How can I turn photos of paper documents into a scanned document? is related, but not the same, as I'm talking about pdf files. The processing of images seems complicated in the answers under the linked question, especially because it involves processing each image separately: given my pdf has hundreds of pages, the solution I expect is not that of processing/editing images, but simply of scanning digital photos and documents the way real ones are. I mean something like a "virtual scanner" for which the input would be a photo-based pdf or collection of photos and the output a "normal" scanned document. (Also the Scantailor tool recommended - also here - seems to lack a Linux version now.)
This is not about OCR and not about converting image to text.
To clarify what I mean I will post a few examples.
There are pdf files based on text, not image, and they are text files (let's say docx or odt) exported to pdf. They look ready to be printed:
The above is not what I discuss here.
What I'm interested in are the pdfs in the images below, namely the difference between scanned text pages that look too much like images and scanned text pages that look like digitized text.

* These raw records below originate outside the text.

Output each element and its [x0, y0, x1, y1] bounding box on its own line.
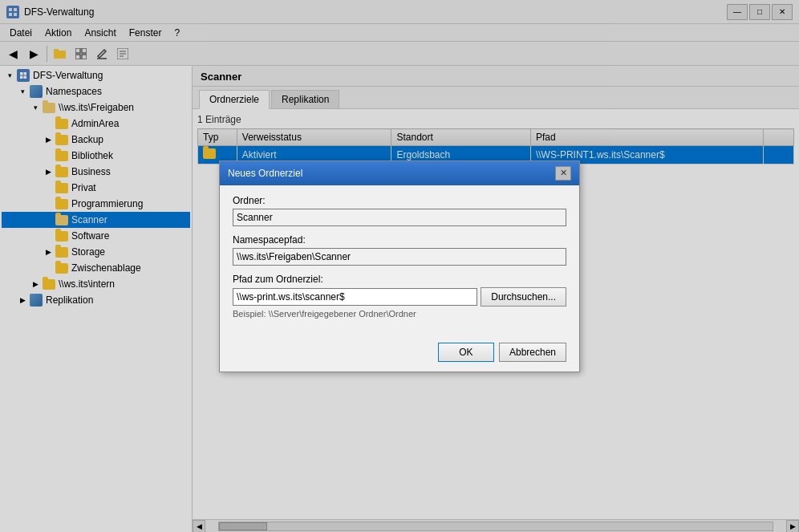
namespacepfad-input[interactable]: [233, 248, 566, 266]
namespacepfad-label: Namespacepfad:: [233, 234, 566, 246]
modal-title: Neues Ordnerziel: [228, 168, 302, 179]
browse-button[interactable]: Durchsuchen...: [481, 287, 566, 307]
modal-title-bar: Neues Ordnerziel ✕: [220, 161, 579, 185]
ok-button[interactable]: OK: [438, 343, 494, 362]
modal-close-button[interactable]: ✕: [555, 166, 571, 181]
ordner-input[interactable]: [233, 209, 566, 226]
example-text: Beispiel: \\Server\freigegebener Ordner\…: [233, 309, 566, 319]
modal-dialog: Neues Ordnerziel ✕ Ordner: Namespacepfad…: [219, 160, 580, 372]
namespacepfad-group: Namespacepfad:: [233, 234, 566, 266]
ordner-label: Ordner:: [233, 195, 566, 206]
pfad-group: Pfad zum Ordnerziel: Durchsuchen... Beis…: [233, 274, 566, 319]
cancel-button[interactable]: Abbrechen: [499, 343, 566, 362]
modal-footer: OK Abbrechen: [220, 336, 579, 372]
ordner-group: Ordner:: [233, 195, 566, 226]
pfad-label: Pfad zum Ordnerziel:: [233, 274, 566, 285]
pfad-input[interactable]: [233, 288, 477, 306]
path-row: Durchsuchen...: [233, 287, 566, 307]
modal-body: Ordner: Namespacepfad: Pfad zum Ordnerzi…: [220, 185, 579, 336]
modal-overlay: Neues Ordnerziel ✕ Ordner: Namespacepfad…: [0, 0, 799, 532]
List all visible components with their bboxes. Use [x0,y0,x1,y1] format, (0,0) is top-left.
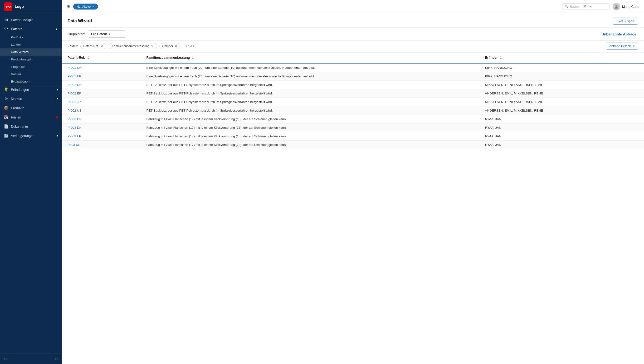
sidebar-item-lander[interactable]: Länder [0,41,62,48]
fields-left: Felder: Patent-Ref. ✕ Familienzusammenfa… [68,43,198,49]
nur-aktive-button[interactable]: Nur Aktive ✓ [73,4,98,10]
sidebar-item-patente[interactable]: 🛡 Patente ▲ [0,25,62,34]
cell-patent-ref[interactable]: P-003 CN [62,115,141,124]
cell-patent-ref[interactable]: P-003 EP [62,132,141,141]
field-tag-patent-ref: Patent-Ref. ✕ [80,43,106,49]
group-select-value: Pro Patent [91,32,107,36]
svg-point-2 [616,5,617,7]
user-avatar [612,3,620,11]
table-row[interactable]: P-002 CNPET-Bauklotz, der aus PET-Polyes… [62,81,644,89]
th-patent-ref[interactable]: Patent-Ref. ▲▼ [62,53,141,63]
excel-export-button[interactable]: Excel-Export [612,18,638,25]
th-erfinder[interactable]: Erfinder ▲▼ [479,53,644,63]
content-area: Data Wizard Excel-Export Gruppieren: Pro… [62,13,644,364]
felder-label: Felder: [68,44,78,48]
chevron-down-icon-field: ▾ [193,44,194,48]
sidebar-item-portfolio[interactable]: Portfolio [0,34,62,41]
verlangerungen-label: Verlängerungen [11,134,54,138]
chevron-down-icon-verl: ▾ [56,134,58,138]
sort-icon-fam: ▲▼ [192,56,194,60]
cell-inventor: MIKKELSEN, RENE; ANDERSEN, EMIL [479,81,644,89]
field-add-dropdown[interactable]: Feld ▾ [183,43,198,49]
user-area[interactable]: Marie Curie [612,3,639,11]
marken-label: Marken [11,97,54,101]
cell-family-summary: Eine Spielzeugfigur mit einem Fach (20),… [141,72,480,81]
patente-label: Patente [11,27,53,31]
unbenannte-label: Unbenannte Abfrage [602,32,636,36]
field-tag-familienzusammenfassung: Familienzusammenfassung ✕ [109,43,157,49]
cell-family-summary: PET-Bauklotz, der aus PET-Polyesterharz … [141,106,480,115]
abfrage-befehle-button[interactable]: Abfrage-Befehle ▾ [606,43,638,50]
sidebar-item-kosten[interactable]: Kosten [0,70,62,78]
home-icon: ⊞ [4,18,8,22]
cell-patent-ref[interactable]: P-002 US [62,106,141,115]
table-row[interactable]: P-002 JPPET-Bauklotz, der aus PET-Polyes… [62,98,644,106]
th-familienzusammenfassung[interactable]: Familienzusammenfassung ▲▼ [141,53,480,63]
felder-row: Felder: Patent-Ref. ✕ Familienzusammenfa… [62,41,644,53]
sidebar-item-erfindungen[interactable]: 💡 Erfindungen ▾ [0,86,62,94]
main-area: ⚙ Nur Aktive ✓ 🔍 Suche... ⌘ K Marie Curi… [62,0,644,364]
sidebar-item-data-wizard[interactable]: Data Wizard [0,48,62,56]
cell-inventor: MIKKELSEN, RENE; ANDERSEN, EMIL [479,98,644,106]
cell-inventor: RYAA, JAN [479,132,644,141]
chevron-up-icon: ▲ [55,27,58,31]
chevron-down-icon: ▾ [56,88,58,91]
calendar-icon: 📅 [4,115,8,119]
sidebar-item-marken[interactable]: ® Marken ▾ [0,94,62,103]
table-row[interactable]: P-003 CNFahrzeug mit zwei Flanschen (17)… [62,115,644,124]
search-bar[interactable]: 🔍 Suche... ⌘ K [562,3,610,10]
query-right: Abfrage-Befehle ▾ [606,43,638,50]
remove-erfinder-button[interactable]: ✕ [174,45,178,48]
cell-family-summary: Fahrzeug mit zwei Flanschen (17) mit je … [141,132,480,141]
sidebar-item-prognose[interactable]: Prognose [0,63,62,70]
cell-patent-ref[interactable]: P003 US [62,141,141,149]
patent-cockpit-label: Patent Cockpit [11,18,58,22]
produkte-label: Produkte [11,106,58,110]
document-icon: 📄 [4,124,8,129]
refresh-icon: 🔄 [4,134,8,138]
group-select[interactable]: Pro Patent ▾ [88,31,126,38]
table-body: P-001 CNEine Spielzeugfigur mit einem Fa… [62,63,644,149]
table-row[interactable]: P-002 EPPET-Bauklotz, der aus PET-Polyes… [62,89,644,98]
sidebar-item-fristen[interactable]: 📅 Fristen [0,113,62,122]
cell-patent-ref[interactable]: P-001 CN [62,63,141,72]
table-row[interactable]: P-001 EPEine Spielzeugfigur mit einem Fa… [62,72,644,81]
filter-icon[interactable]: ⚙ [66,4,70,9]
app-name: Lego [15,5,24,9]
remove-familienzusammenfassung-button[interactable]: ✕ [151,45,154,48]
cell-family-summary: Fahrzeug mit zwei Flanschen (17) mit je … [141,115,480,124]
sidebar-item-verlangerungen[interactable]: 🔄 Verlängerungen ▾ [0,131,62,140]
table-row[interactable]: P003 USFahrzeug mit zwei Flanschen (17) … [62,141,644,149]
cell-patent-ref[interactable]: P-001 EP [62,72,141,81]
sidebar-item-dokumente[interactable]: 📄 Dokumente [0,122,62,131]
content-title: Data Wizard [68,19,92,24]
layout-icon[interactable]: ⊡ [55,357,58,361]
sidebar: LEGO Lego ⊞ Patent Cockpit 🛡 Patente ▲ P… [0,0,62,364]
remove-patent-ref-button[interactable]: ✕ [100,45,103,48]
table-row[interactable]: P-002 USPET-Bauklotz, der aus PET-Polyes… [62,106,644,115]
cell-inventor: KIRK, HANSJORG [479,63,644,72]
cell-patent-ref[interactable]: P-002 JP [62,98,141,106]
field-tag-label: Patent-Ref. [84,44,99,48]
table-row[interactable]: P-003 EPFahrzeug mit zwei Flanschen (17)… [62,132,644,141]
svg-text:LEGO: LEGO [5,6,12,9]
field-tag-label-fam: Familienzusammenfassung [112,44,149,48]
sort-icon-erf: ▲▼ [500,56,502,60]
sidebar-item-evaluationen[interactable]: Evaluationen [0,78,62,85]
bulb-icon: 💡 [4,87,8,92]
table-row[interactable]: P-001 CNEine Spielzeugfigur mit einem Fa… [62,63,644,72]
version-label: 4.3.1 [4,357,10,360]
sidebar-item-patent-cockpit[interactable]: ⊞ Patent Cockpit [0,15,62,25]
table-row[interactable]: P-003 DKFahrzeug mit zwei Flanschen (17)… [62,124,644,132]
fristen-label: Fristen [11,115,53,119]
sidebar-item-produkte[interactable]: 📦 Produkte [0,103,62,113]
search-kbd-k: K [588,5,592,8]
cell-inventor: KIRK, HANSJORG [479,72,644,81]
lego-logo: LEGO [4,3,12,11]
cell-patent-ref[interactable]: P-002 EP [62,89,141,98]
cell-patent-ref[interactable]: P-002 CN [62,81,141,89]
cell-patent-ref[interactable]: P-003 DK [62,124,141,132]
content-header: Data Wizard Excel-Export [62,13,644,28]
sidebar-item-produktmapping[interactable]: Produktmapping [0,56,62,63]
sidebar-nav: ⊞ Patent Cockpit 🛡 Patente ▲ Portfolio L… [0,13,62,353]
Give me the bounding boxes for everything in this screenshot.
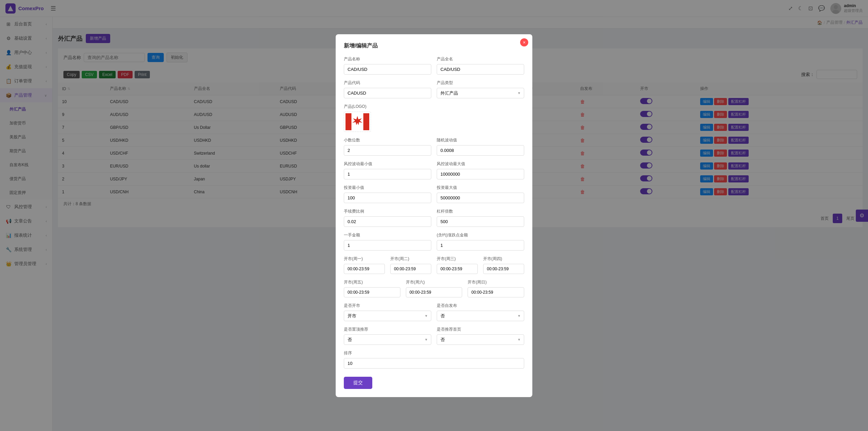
form-row-open-2: 开市(周五) 开市(周六) 开市(周日) bbox=[344, 279, 524, 297]
form-group-risk-max: 风控波动最大值 bbox=[437, 161, 524, 179]
open-fri-label: 开市(周五) bbox=[344, 279, 400, 285]
is-self-publish-select[interactable]: 否 是 bbox=[437, 311, 524, 321]
open-wed-label: 开市(周三) bbox=[437, 256, 478, 262]
open-mon-label: 开市(周一) bbox=[344, 256, 385, 262]
sort-label: 排序 bbox=[344, 350, 524, 356]
form-group-invest-min: 投资最小值 bbox=[344, 185, 431, 203]
form-group-open-sat: 开市(周六) bbox=[406, 279, 462, 297]
is-self-publish-label: 是否自发布 bbox=[437, 303, 524, 309]
form-row-6: 手续费比例 杠杆倍数 bbox=[344, 209, 524, 227]
form-group-risk-min: 风控波动最小值 bbox=[344, 161, 431, 179]
form-group-is-top: 是否置顶推荐 否 是 bbox=[344, 327, 431, 345]
open-sat-label: 开市(周六) bbox=[406, 279, 462, 285]
is-top-wrapper: 否 是 bbox=[344, 334, 431, 345]
modal-overlay: 新增/编辑产品 × 产品名称 产品全名 产品代码 产品类型 bbox=[0, 0, 868, 431]
form-row-3: 小数位数 随机波动值 bbox=[344, 137, 524, 156]
product-name-label: 产品名称 bbox=[344, 56, 431, 62]
sort-input[interactable] bbox=[344, 358, 524, 369]
random-fluctuation-input[interactable] bbox=[437, 145, 524, 156]
is-open-label: 是否开市 bbox=[344, 303, 431, 309]
risk-min-input[interactable] bbox=[344, 169, 431, 179]
risk-max-input[interactable] bbox=[437, 169, 524, 179]
lot-amount-input[interactable] bbox=[344, 240, 431, 251]
form-group-open-fri: 开市(周五) bbox=[344, 279, 400, 297]
form-group-is-open: 是否开市 开市 休市 bbox=[344, 303, 431, 321]
decimal-input[interactable] bbox=[344, 145, 431, 156]
logo-preview[interactable] bbox=[344, 112, 371, 132]
is-homepage-select[interactable]: 否 是 bbox=[437, 334, 524, 345]
form-group-product-type: 产品类型 外汇产品 加密货币 美股产品 期货产品 bbox=[437, 80, 524, 98]
spread-label: (含约)涨跌点金额 bbox=[437, 232, 524, 238]
open-sun-input[interactable] bbox=[468, 287, 524, 297]
form-group-is-self-publish: 是否自发布 否 是 bbox=[437, 303, 524, 321]
product-type-label: 产品类型 bbox=[437, 80, 524, 86]
is-homepage-wrapper: 否 是 bbox=[437, 334, 524, 345]
product-code-input[interactable] bbox=[344, 88, 431, 98]
open-fri-input[interactable] bbox=[344, 287, 400, 297]
invest-min-label: 投资最小值 bbox=[344, 185, 431, 191]
product-type-select[interactable]: 外汇产品 加密货币 美股产品 期货产品 bbox=[437, 88, 524, 98]
form-row-7: 一手金额 (含约)涨跌点金额 bbox=[344, 232, 524, 251]
product-fullname-input[interactable] bbox=[437, 64, 524, 75]
modal-close-button[interactable]: × bbox=[520, 38, 528, 46]
form-group-invest-max: 投资最大值 bbox=[437, 185, 524, 203]
product-code-label: 产品代码 bbox=[344, 80, 431, 86]
form-group-lot-amount: 一手金额 bbox=[344, 232, 431, 251]
fee-ratio-label: 手续费比例 bbox=[344, 209, 431, 214]
is-top-label: 是否置顶推荐 bbox=[344, 327, 431, 332]
form-group-open-sun: 开市(周日) bbox=[468, 279, 524, 297]
logo-label: 产品(LOGO) bbox=[344, 104, 524, 110]
product-fullname-label: 产品全名 bbox=[437, 56, 524, 62]
open-tue-input[interactable] bbox=[390, 264, 431, 274]
form-group-product-name: 产品名称 bbox=[344, 56, 431, 75]
form-group-open-mon: 开市(周一) bbox=[344, 256, 385, 274]
is-open-select[interactable]: 开市 休市 bbox=[344, 311, 431, 321]
open-wed-input[interactable] bbox=[437, 264, 478, 274]
form-row-open-1: 开市(周一) 开市(周二) 开市(周三) 开市(周四) bbox=[344, 256, 524, 274]
form-group-open-thu: 开市(周四) bbox=[483, 256, 524, 274]
random-fluctuation-label: 随机波动值 bbox=[437, 137, 524, 143]
leverage-label: 杠杆倍数 bbox=[437, 209, 524, 214]
submit-button[interactable]: 提交 bbox=[344, 377, 372, 389]
product-type-wrapper: 外汇产品 加密货币 美股产品 期货产品 bbox=[437, 88, 524, 98]
open-tue-label: 开市(周二) bbox=[390, 256, 431, 262]
form-row-11: 是否置顶推荐 否 是 是否推荐首页 否 是 bbox=[344, 327, 524, 345]
spread-input[interactable] bbox=[437, 240, 524, 251]
form-group-sort: 排序 bbox=[344, 350, 524, 369]
form-row-2: 产品代码 产品类型 外汇产品 加密货币 美股产品 期货产品 bbox=[344, 80, 524, 98]
open-thu-label: 开市(周四) bbox=[483, 256, 524, 262]
modal-title: 新增/编辑产品 bbox=[344, 42, 524, 50]
form-row-5: 投资最小值 投资最大值 bbox=[344, 185, 524, 203]
open-sun-label: 开市(周日) bbox=[468, 279, 524, 285]
fee-ratio-input[interactable] bbox=[344, 216, 431, 227]
decimal-label: 小数位数 bbox=[344, 137, 431, 143]
is-open-wrapper: 开市 休市 bbox=[344, 311, 431, 321]
form-group-open-tue: 开市(周二) bbox=[390, 256, 431, 274]
form-row-12: 排序 bbox=[344, 350, 524, 369]
risk-max-label: 风控波动最大值 bbox=[437, 161, 524, 167]
product-name-input[interactable] bbox=[344, 64, 431, 75]
modal-dialog: 新增/编辑产品 × 产品名称 产品全名 产品代码 产品类型 bbox=[336, 34, 532, 397]
lot-amount-label: 一手金额 bbox=[344, 232, 431, 238]
form-group-leverage: 杠杆倍数 bbox=[437, 209, 524, 227]
form-row-1: 产品名称 产品全名 bbox=[344, 56, 524, 75]
form-group-random-fluctuation: 随机波动值 bbox=[437, 137, 524, 156]
is-top-select[interactable]: 否 是 bbox=[344, 334, 431, 345]
open-mon-input[interactable] bbox=[344, 264, 385, 274]
invest-max-input[interactable] bbox=[437, 193, 524, 203]
invest-min-input[interactable] bbox=[344, 193, 431, 203]
form-group-is-homepage: 是否推荐首页 否 是 bbox=[437, 327, 524, 345]
form-group-product-fullname: 产品全名 bbox=[437, 56, 524, 75]
form-group-fee-ratio: 手续费比例 bbox=[344, 209, 431, 227]
open-thu-input[interactable] bbox=[483, 264, 524, 274]
leverage-input[interactable] bbox=[437, 216, 524, 227]
logo-section: 产品(LOGO) bbox=[344, 104, 524, 132]
form-group-open-wed: 开市(周三) bbox=[437, 256, 478, 274]
invest-max-label: 投资最大值 bbox=[437, 185, 524, 191]
is-self-publish-wrapper: 否 是 bbox=[437, 311, 524, 321]
open-sat-input[interactable] bbox=[406, 287, 462, 297]
form-group-product-code: 产品代码 bbox=[344, 80, 431, 98]
risk-min-label: 风控波动最小值 bbox=[344, 161, 431, 167]
form-row-4: 风控波动最小值 风控波动最大值 bbox=[344, 161, 524, 179]
form-group-spread: (含约)涨跌点金额 bbox=[437, 232, 524, 251]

The first are formed of images that look like pictures taken of book pages:
or
Such copies can hardly be re-printed on paper, as the background will be printed too.
The second ones are what one would expect from scanned text, and can be printed:
or
The picture-like pdf may already be OCR-processed and its text searchable, and still look like a collection of (page) photos: OCR is not the problem here.
What I want is the clear black-on-white look of the "scanned" pdf and the removal of all the "real" details (especially shadows) that are normal in a photo but should be absent in a printed page.
As @vanadium noticed in a comment, I am looking for a software solution that automatically cleans up pictures of a document, much alike Google Scan on a smartphone.
As @user535733 said in a comment, the problem here seems to be, at least to some extent, that of converting the greyscale (scanned/image) text to black-and-white.